---------- DATA PROVIDED

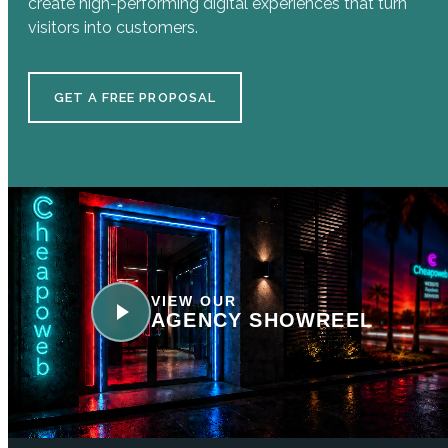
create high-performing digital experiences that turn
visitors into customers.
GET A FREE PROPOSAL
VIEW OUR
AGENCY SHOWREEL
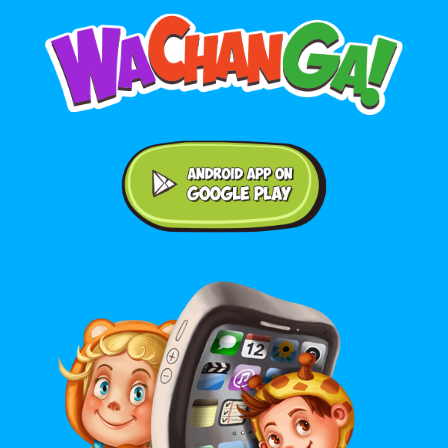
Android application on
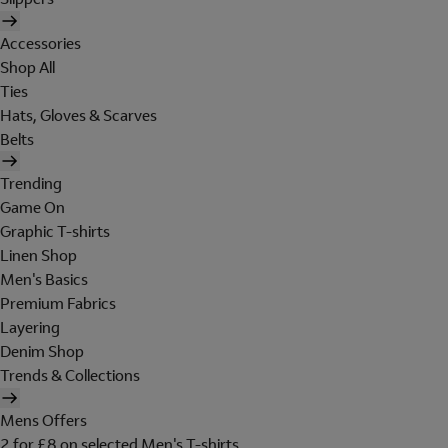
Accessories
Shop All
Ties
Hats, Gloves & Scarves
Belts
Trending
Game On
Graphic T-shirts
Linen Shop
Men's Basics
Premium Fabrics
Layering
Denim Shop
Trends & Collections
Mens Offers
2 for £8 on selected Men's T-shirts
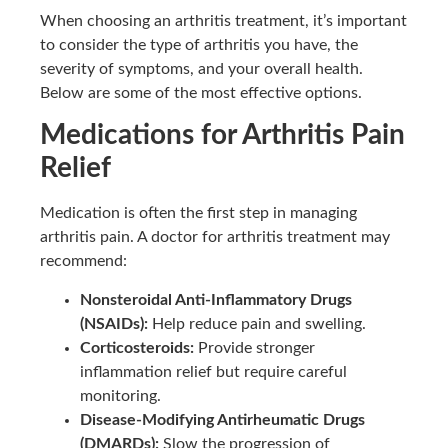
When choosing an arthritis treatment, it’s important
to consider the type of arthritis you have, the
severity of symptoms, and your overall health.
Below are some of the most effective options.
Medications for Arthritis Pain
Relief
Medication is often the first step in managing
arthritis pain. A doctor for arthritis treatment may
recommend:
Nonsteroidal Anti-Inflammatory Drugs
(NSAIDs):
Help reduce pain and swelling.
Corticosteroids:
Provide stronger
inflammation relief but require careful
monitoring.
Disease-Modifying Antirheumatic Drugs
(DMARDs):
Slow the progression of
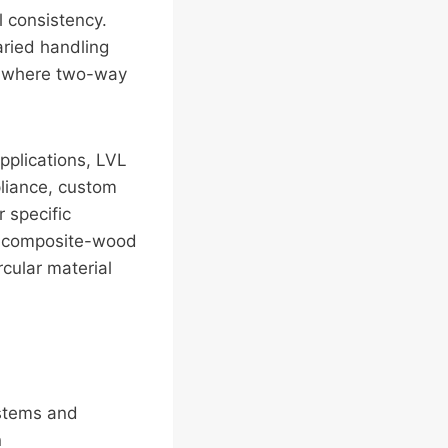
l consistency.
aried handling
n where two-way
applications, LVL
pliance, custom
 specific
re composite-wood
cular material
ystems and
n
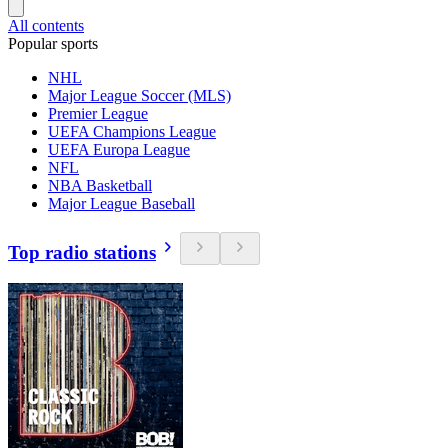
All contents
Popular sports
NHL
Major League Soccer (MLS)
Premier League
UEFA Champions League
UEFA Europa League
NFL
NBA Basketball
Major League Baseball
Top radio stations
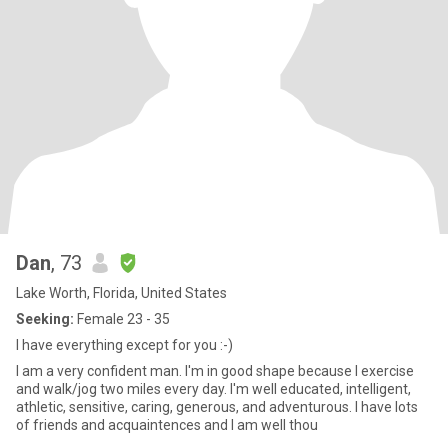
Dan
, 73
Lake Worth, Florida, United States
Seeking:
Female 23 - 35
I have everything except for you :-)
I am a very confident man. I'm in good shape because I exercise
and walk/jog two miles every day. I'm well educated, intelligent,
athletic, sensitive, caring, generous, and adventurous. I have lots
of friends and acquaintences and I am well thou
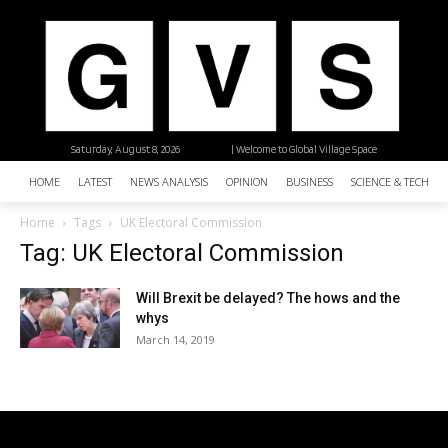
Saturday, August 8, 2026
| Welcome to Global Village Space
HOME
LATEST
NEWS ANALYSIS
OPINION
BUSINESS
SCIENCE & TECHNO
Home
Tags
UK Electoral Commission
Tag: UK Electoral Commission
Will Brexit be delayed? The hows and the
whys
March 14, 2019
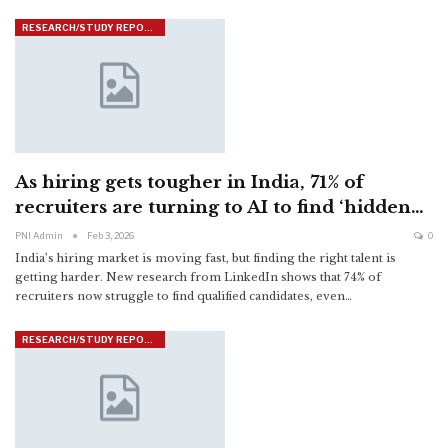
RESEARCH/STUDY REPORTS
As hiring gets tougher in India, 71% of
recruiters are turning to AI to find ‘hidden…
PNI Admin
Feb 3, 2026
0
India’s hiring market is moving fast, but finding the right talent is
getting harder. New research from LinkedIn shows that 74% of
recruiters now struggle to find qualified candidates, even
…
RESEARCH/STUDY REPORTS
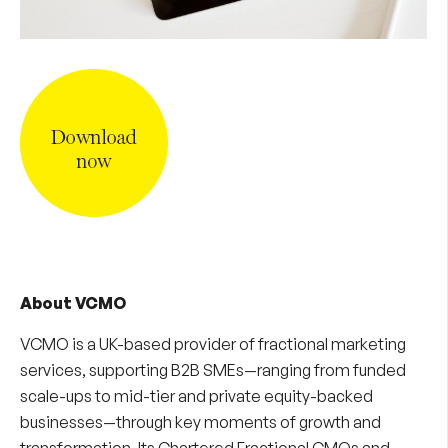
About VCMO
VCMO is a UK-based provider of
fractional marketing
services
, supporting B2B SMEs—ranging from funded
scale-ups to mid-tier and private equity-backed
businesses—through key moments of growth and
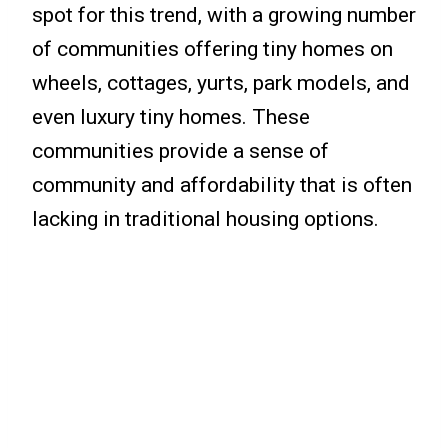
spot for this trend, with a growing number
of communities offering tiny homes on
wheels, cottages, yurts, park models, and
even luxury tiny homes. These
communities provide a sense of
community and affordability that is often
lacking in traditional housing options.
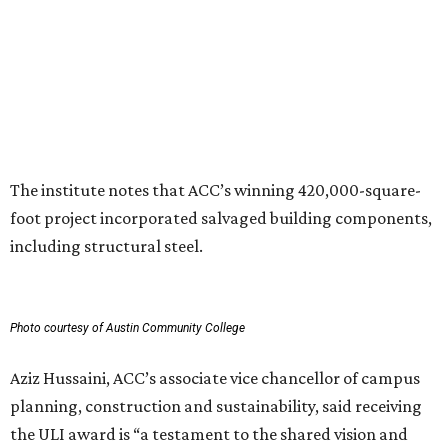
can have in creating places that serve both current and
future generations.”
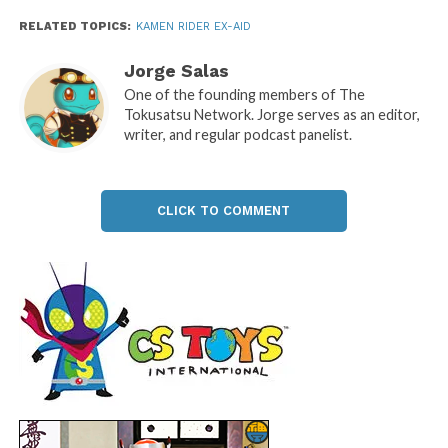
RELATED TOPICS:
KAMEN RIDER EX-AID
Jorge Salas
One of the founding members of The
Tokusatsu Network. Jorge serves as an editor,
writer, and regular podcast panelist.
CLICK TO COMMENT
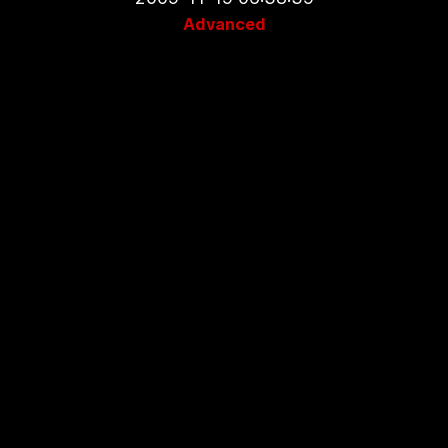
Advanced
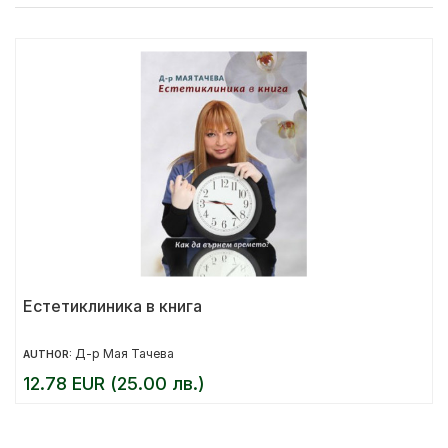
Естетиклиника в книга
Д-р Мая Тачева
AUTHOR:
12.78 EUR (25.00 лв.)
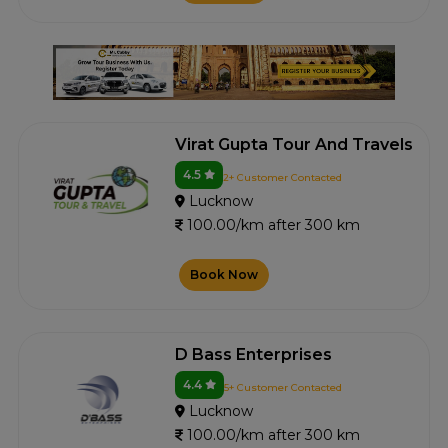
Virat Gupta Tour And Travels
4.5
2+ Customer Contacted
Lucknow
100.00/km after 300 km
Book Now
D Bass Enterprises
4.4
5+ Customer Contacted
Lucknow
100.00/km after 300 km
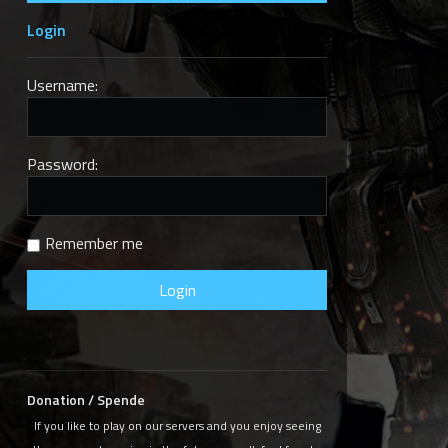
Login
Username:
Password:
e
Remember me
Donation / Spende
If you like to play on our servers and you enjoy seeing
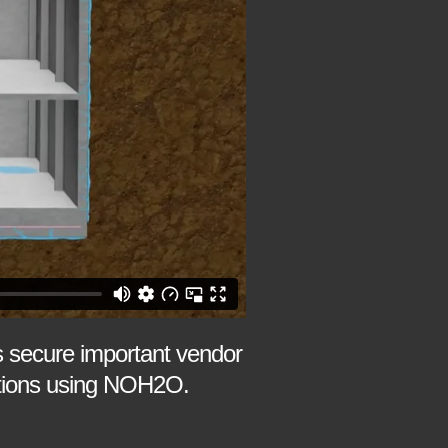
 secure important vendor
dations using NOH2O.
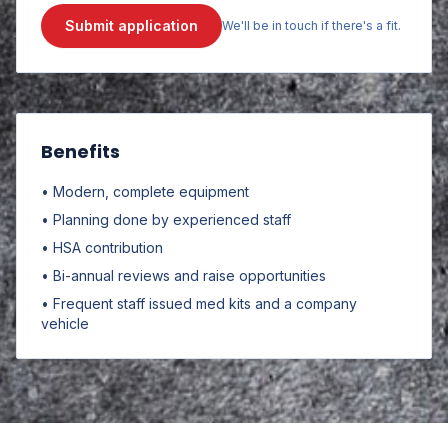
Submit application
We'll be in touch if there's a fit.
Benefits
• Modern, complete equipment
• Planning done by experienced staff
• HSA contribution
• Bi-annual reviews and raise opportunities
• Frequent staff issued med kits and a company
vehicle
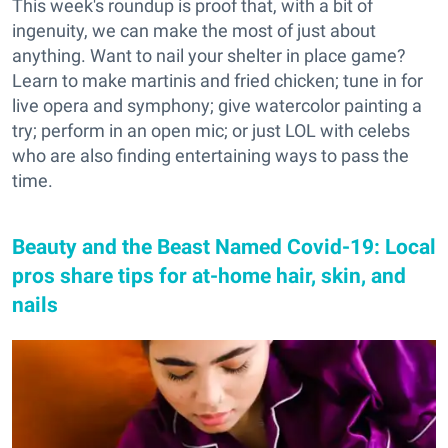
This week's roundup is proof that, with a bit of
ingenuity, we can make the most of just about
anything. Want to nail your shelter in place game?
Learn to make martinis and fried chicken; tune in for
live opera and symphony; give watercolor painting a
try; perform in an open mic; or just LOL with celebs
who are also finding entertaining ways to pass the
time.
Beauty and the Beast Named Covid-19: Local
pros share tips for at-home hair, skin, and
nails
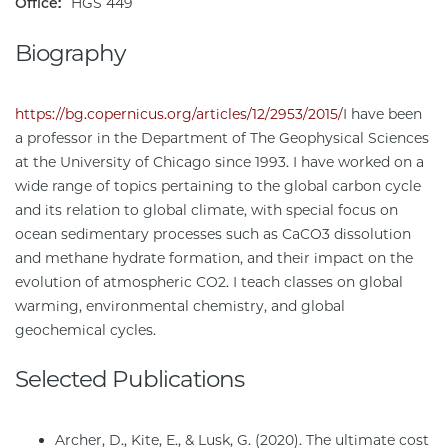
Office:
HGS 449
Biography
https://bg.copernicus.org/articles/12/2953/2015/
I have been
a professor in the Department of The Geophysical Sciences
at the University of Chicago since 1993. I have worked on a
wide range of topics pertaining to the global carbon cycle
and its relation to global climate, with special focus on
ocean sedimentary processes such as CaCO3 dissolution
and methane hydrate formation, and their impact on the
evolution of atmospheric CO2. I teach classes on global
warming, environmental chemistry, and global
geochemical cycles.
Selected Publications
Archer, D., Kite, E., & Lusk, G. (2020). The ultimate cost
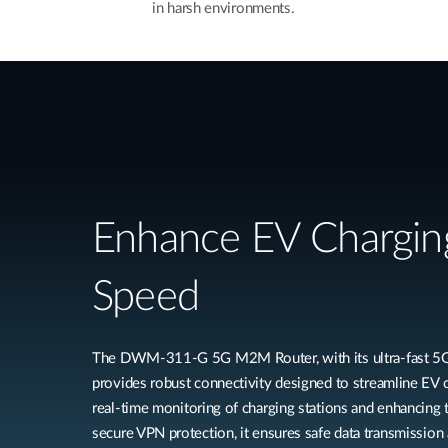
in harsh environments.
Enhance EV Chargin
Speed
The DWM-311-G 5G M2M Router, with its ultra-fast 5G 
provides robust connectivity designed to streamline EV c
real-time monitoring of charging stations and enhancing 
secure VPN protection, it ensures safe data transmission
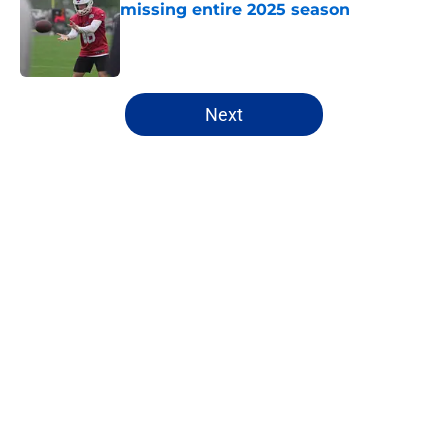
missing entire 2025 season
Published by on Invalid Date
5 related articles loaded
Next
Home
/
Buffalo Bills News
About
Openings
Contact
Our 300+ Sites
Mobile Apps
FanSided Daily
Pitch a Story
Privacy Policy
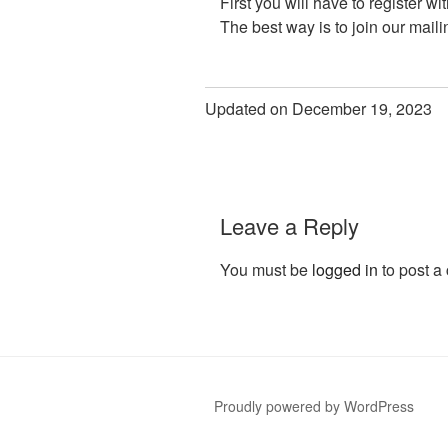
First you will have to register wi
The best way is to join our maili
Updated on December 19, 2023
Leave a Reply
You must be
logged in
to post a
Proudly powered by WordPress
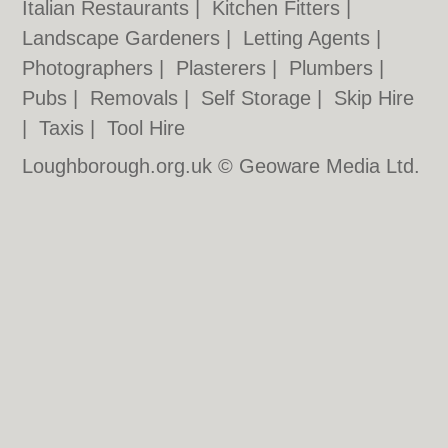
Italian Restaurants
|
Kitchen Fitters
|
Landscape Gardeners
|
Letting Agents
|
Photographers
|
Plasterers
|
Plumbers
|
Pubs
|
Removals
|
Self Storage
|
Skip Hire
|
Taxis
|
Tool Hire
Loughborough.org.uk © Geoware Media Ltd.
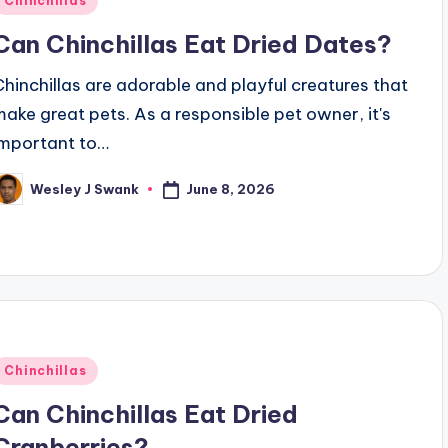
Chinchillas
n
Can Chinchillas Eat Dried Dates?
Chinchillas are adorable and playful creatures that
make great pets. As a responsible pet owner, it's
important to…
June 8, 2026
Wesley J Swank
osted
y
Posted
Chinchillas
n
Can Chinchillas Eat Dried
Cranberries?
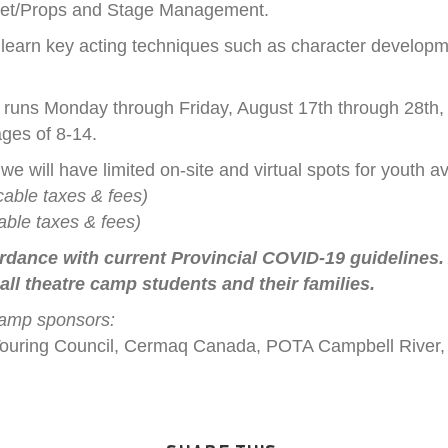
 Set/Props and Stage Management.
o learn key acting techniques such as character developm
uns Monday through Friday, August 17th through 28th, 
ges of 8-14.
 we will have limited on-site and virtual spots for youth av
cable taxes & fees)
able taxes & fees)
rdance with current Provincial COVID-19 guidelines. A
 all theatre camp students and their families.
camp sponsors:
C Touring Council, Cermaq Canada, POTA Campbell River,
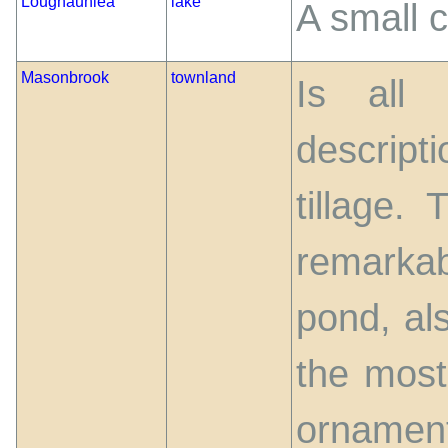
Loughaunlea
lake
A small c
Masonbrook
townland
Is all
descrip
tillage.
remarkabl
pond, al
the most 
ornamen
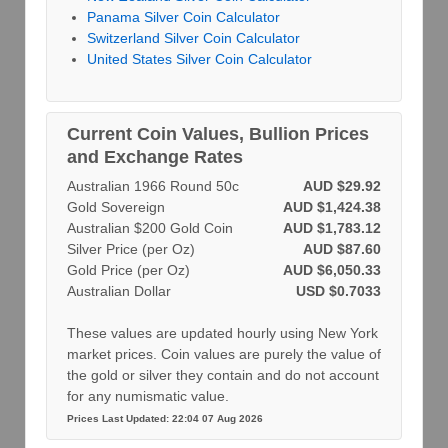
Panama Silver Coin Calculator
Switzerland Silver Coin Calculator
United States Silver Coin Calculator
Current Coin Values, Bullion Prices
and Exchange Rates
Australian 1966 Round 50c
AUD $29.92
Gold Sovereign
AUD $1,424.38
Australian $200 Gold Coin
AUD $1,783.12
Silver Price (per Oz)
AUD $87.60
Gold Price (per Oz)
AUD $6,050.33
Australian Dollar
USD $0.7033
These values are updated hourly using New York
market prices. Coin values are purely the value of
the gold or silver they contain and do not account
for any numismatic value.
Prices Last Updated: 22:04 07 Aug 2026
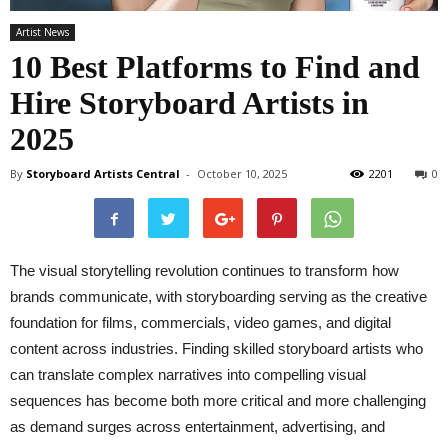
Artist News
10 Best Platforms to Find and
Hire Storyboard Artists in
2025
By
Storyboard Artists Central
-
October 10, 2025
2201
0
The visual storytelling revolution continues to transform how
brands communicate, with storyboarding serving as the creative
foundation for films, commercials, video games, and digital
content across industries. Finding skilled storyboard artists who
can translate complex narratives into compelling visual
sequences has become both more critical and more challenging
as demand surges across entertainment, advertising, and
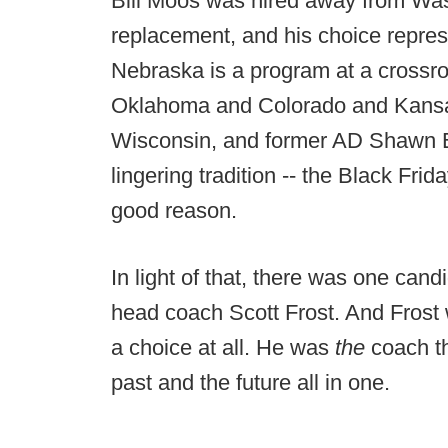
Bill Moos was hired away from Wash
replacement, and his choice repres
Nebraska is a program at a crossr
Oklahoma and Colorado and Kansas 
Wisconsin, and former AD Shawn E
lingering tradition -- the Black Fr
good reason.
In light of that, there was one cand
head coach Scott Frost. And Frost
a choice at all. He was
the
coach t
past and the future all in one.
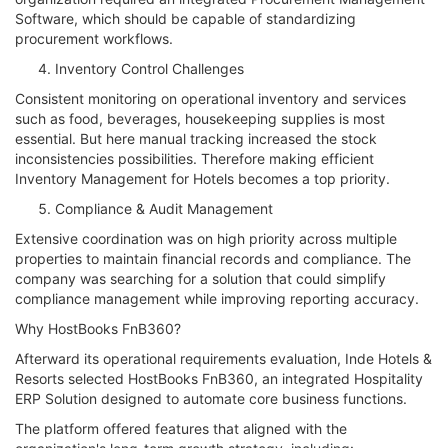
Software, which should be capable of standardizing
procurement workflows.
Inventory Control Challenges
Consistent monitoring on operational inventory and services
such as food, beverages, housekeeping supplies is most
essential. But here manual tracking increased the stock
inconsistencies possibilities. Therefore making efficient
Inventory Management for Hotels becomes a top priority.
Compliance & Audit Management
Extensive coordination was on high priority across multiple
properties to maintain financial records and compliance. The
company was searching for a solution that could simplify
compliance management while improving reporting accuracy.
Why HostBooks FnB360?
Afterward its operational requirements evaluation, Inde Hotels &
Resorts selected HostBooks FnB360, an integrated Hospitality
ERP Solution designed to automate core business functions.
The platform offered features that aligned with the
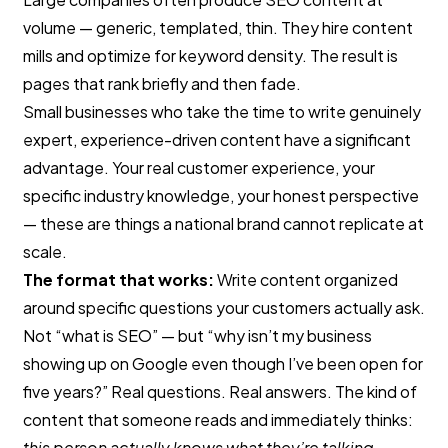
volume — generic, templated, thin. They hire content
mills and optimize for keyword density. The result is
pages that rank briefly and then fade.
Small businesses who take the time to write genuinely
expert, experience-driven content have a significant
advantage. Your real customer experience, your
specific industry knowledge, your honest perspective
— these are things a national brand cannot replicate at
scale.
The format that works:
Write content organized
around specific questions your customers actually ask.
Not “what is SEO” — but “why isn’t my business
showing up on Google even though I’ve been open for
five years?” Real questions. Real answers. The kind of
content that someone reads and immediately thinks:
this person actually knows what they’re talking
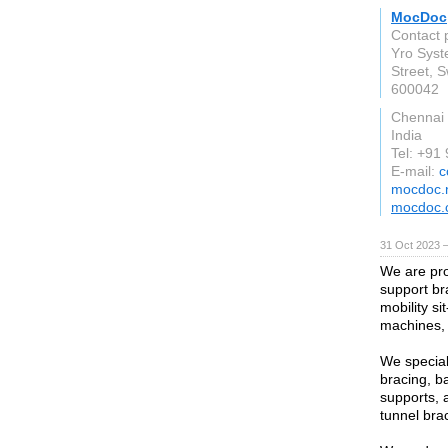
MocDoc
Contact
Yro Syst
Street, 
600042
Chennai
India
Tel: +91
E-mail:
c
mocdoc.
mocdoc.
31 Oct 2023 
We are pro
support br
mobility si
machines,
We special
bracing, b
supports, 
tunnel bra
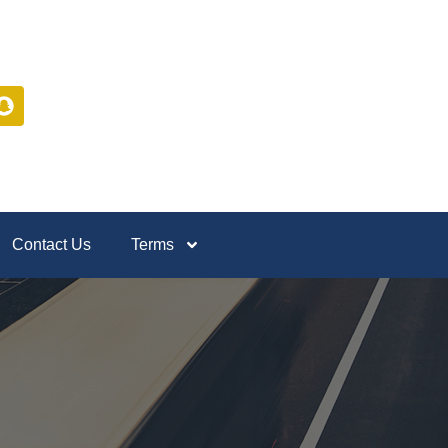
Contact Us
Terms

--------------------

- WHAT IS BEING ASKED -
From the material above, give again exactly the lines from the one that contains "Storyboard Artists Central" through the one that contains "Why HostBooks FnB360?", and leave out the pictures.

- SOLUTION FOR THIS EXERCISE -
Storyboard Artists Central
-
October 10, 2025
2201
0
The visual storytelling revolution continues to transform how
brands communicate, with storyboarding serving as the creative
foundation for films, commercials, video games, and digital
content across industries. Finding skilled storyboard artists who
can translate complex narratives into compelling visual
sequences has become both more critical and more challenging
as demand surges across entertainment, advertising, and
Bill Moos was hired away from Wash
replacement, and his choice repres
Nebraska is a program at a crossr
Oklahoma and Colorado and Kansas 
Wisconsin, and former AD Shawn E
lingering tradition -- the Black Fr
good reason.
In light of that, there was one cand
head coach Scott Frost. And Frost
a choice at all. He was
the
coach t
past and the future all in one.
Software, which should be capable of standardizing
procurement workflows.
Inventory Control Challenges
Consistent monitoring on operational inventory and services
such as food, beverages, housekeeping supplies is most
essential. But here manual tracking increased the stock
inconsistencies possibilities. Therefore making efficient
Inventory Management for Hotels becomes a top priority.
Compliance & Audit Management
Extensive coordination was on high priority across multiple
properties to maintain financial records and compliance. The
company was searching for a solution that could simplify
compliance management while improving reporting accuracy.
Why HostBooks FnB360?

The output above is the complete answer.